The more Princess Diana tried to resist the royal life, the more she played into it.
England’s ceremonial and perennially absurd monarchy is, after all, nothing but entertainment. While the royal family exudes some nominal cultural influence, it exists in the modern world not to serve any particular function but rather as a bizarre state-sanctioned house of celebrity; for all the pageantry, it is just as much a pastime as Premier League football or “Doctor Who.”
“Spencer,” the excellent new film by “Jackie” director Pablo Larraín (feel free to write your own thesis comparing those two historical figures), watches as the young princess navigates a royal holiday weekend. She’s determined to eschew tradition and avoid feigned frivolity; she drives herself to the sprawling estate, at one point stopping to ask directions from stunned denizens in a remote chip shop.
That scene serves as the proper introduction of Kristen Stewart as Diana, in a raw-nerve performance that lands somewhere between impersonation and interpretation. Yes, she goes for the voice and lands pretty close, and the hair and makeup departments have done a bit of transformation. But Stewart, ascending from indie-film promise to her most powerful performance to date, is far more interested in Diana’s inner turmoil. The crux of the performance is a metaphorical holding of the barricade; the princess has rage, mental illness, anxieties over motherhood and an increasing fatalistic streak controlling her psyche, yet she needs to observe proper dinner protocol and wear an assigned series of dresses at precise moments.

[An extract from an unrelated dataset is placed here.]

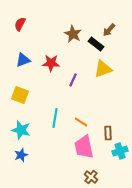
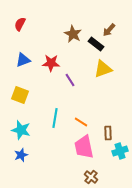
purple line: moved 3 px left; rotated 56 degrees counterclockwise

Stewart is a fitting choice for the role, and not merely because she’s a captivating performer. Just as Diana is dismissed by her fellow royals — most scathingly by her husband (Jack Farthing) — Stewart is still occasionally brushed aside by some viewers. For those moviegoers who didn’t see the likes of “Personal Shopper,” “Lizzie” and “Clouds of Sils Maria,” she is still primarily recognizable as the starlet who carried the “Twilight” films. Underseasoned and saddled with an awful character in that franchise, Stewart has since managed to complete a full career’s worth of development in plain sight — and already carrying the burden of stardom. In Diana, she’s proving herself by playing a struggle she’s already endured.
She’s the main attraction, but Larraín is more than ready to meet her level of power. He turns a royal estate into a winter prison in the mode of the Overlook Hotel from “The Shining,” trading Kubrick’s whispering ghosts for chattering servants who might as well be. (One literal ghost may or may not be present, but I’ll leave that for you to discover.)
Diana’s fate hangs over the film; it’s not depicted here, nor does it need to be. We know what happened. This is not one of those films that hangs signposts on a historic life; rather, it’s the rare film that depicts a highly public existence as it actually was, illustrating the unbearable minutiae rather than the symbol-rich anecdotes. In doing so, it leaves nearly every prominent biopic in the dust.
My Rating: 10/10
“Spencer” is now playing in theaters.